Footing
Ce dimanche matin à sept heures ; encore endormi dans mon lit, jusque là tout allait bien avant que l'insomniaque Rachel, surexcitée commence à tirer comme une forcenée sur mon bras pour me sortir des draps au risque de ne repartir qu'avec mon membre arraché comme consolation.
« - Papa, j'ai faim ! »
Ma femme, soucieuse de sa progéniture affamée me ruminait la tête enfoncée dans l'oreiller :
« - Lève-toi feignasse, les gosses doivent prendre leur petit déjeuner et après tu iras courir. Tu ne vas pas rester à la maison à rêvasser toute la journée ! »

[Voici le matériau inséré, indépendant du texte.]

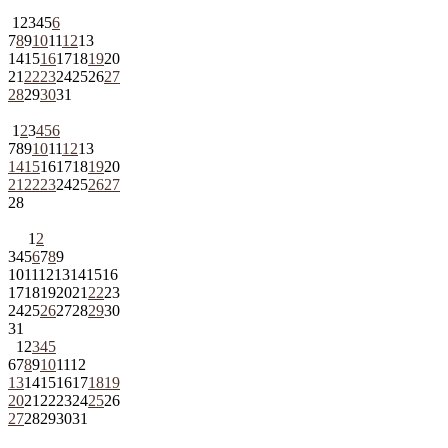
1
2
3
4
5
6
7
8
9
10
11
12
13
14
15
16
17
18
19
20
21
22
23
24
25
26
27
28
29
30
31
1
2
3
4
5
6
7
8
9
10
11
12
13
14
15
16
17
18
19
20
21
22
23
24
25
26
27
28
1
2
3
4
5
6
7
8
9
10
11
12
13
14
15
16
17
18
19
20
21
22
23
24
25
26
27
28
29
30
31
1
2
3
4
5
6
7
8
9
10
11
12
13
14
15
16
17
18
19
20
21
22
23
24
25
26
27
28
29
30
31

Trois quarts d'heure plus tard, en compagnie des gloutons, désespéré par le plan de rigueur alimentaire décrété par ma femme, je comptabilisais atterré les bouteilles de lait et de jus d'orange ainsi que le nombre de tartines, de parts de brioches et de plaquettes de beurre consommés dans un laps de temps aussi court. Dores et déjà, je savais que cette gabegie aurait des conséquences drastiques sur la future gestion de stock du garde à manger. Rachel, coquine et rapide, chipait la dernière tranche de brioche accompagnée d'un sourire taquin. Après un tour de passe-passe digne des plus grands prestidigitateurs, la petite magicienne faisait disparaître dans sa bouche, avec une facilité déconcertante l'aliment avalé. Quant à moi, j'allais devoir justifier cette razzia gargantuesque au responsable de l'intendance des denrées alimentaires qui à la vue de ces sorties exagérées de consommables procéderait inévitablement à un remaniement austère des règles familiales dans un concert de reproches envers son mandataire du frigo. Simon, le ventre plein, reconnut que la peur du manque pouvait succéder à la peur des représailles en se rappelant que sa vorace fabricatrice ne plaisantait pas avec la nourriture. Même si celui-ci, cyniquement, admit que la survie de l'espèce impliquait une certaine cruauté égoïste. « Qui va à la chasse perd sa place ! »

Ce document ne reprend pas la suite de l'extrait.